• _What you should do_:
Restate the listing below word for word, pictures excluded.

• _Task data_:
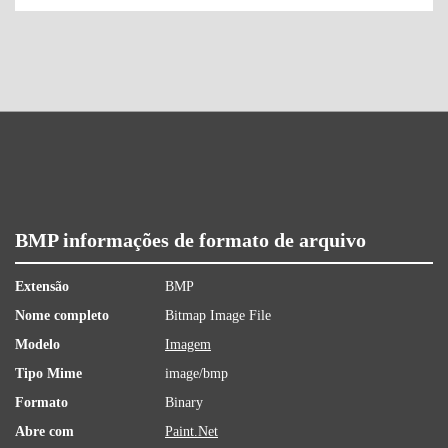
BMP informações de formato de arquivo
Extensão
BMP
Nome completo
Bitmap Image File
Modelo
Imagem
Tipo Mime
image/bmp
Formato
Binary
Abre com
Paint.Net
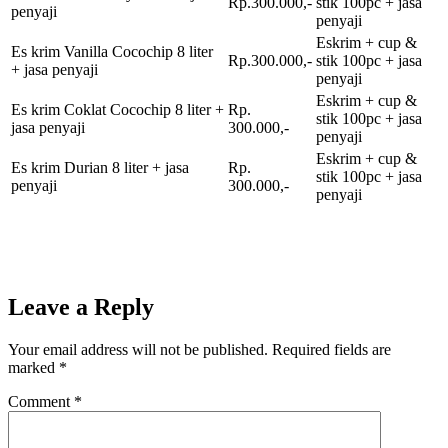
Rp.300.000,-
stik 100pc + jasa
penyaji
penyaji
Eskrim + cup &
Es krim Vanilla Cocochip 8 liter
Rp.300.000,-
stik 100pc + jasa
+ jasa penyaji
penyaji
Eskrim + cup &
Es krim Coklat Cocochip 8 liter +
Rp.
stik 100pc + jasa
jasa penyaji
300.000,-
penyaji
Eskrim + cup &
Es krim Durian 8 liter + jasa
Rp.
stik 100pc + jasa
penyaji
300.000,-
penyaji
Leave a Reply
Your email address will not be published.
Required fields are
marked
*
Comment
*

• _Answer to this problem_:
BMP informações de formato de arquivo
Extensão
BMP
Nome completo
Bitmap Image File
Modelo
Imagem
Tipo Mime
image/bmp
Formato
Binary
Abre com
Paint.Net
Rp.300.000,-
stik 100pc + jasa
penyaji
penyaji
Eskrim + cup &
Es krim Vanilla Cocochip 8 liter
Rp.300.000,-
stik 100pc + jasa
+ jasa penyaji
penyaji
Eskrim + cup &
Es krim Coklat Cocochip 8 liter +
Rp.
stik 100pc + jasa
jasa penyaji
300.000,-
penyaji
Eskrim + cup &
Es krim Durian 8 liter + jasa
Rp.
stik 100pc + jasa
penyaji
300.000,-
penyaji
Leave a Reply
Your email address will not be published.
Required fields are
marked
*
Comment
*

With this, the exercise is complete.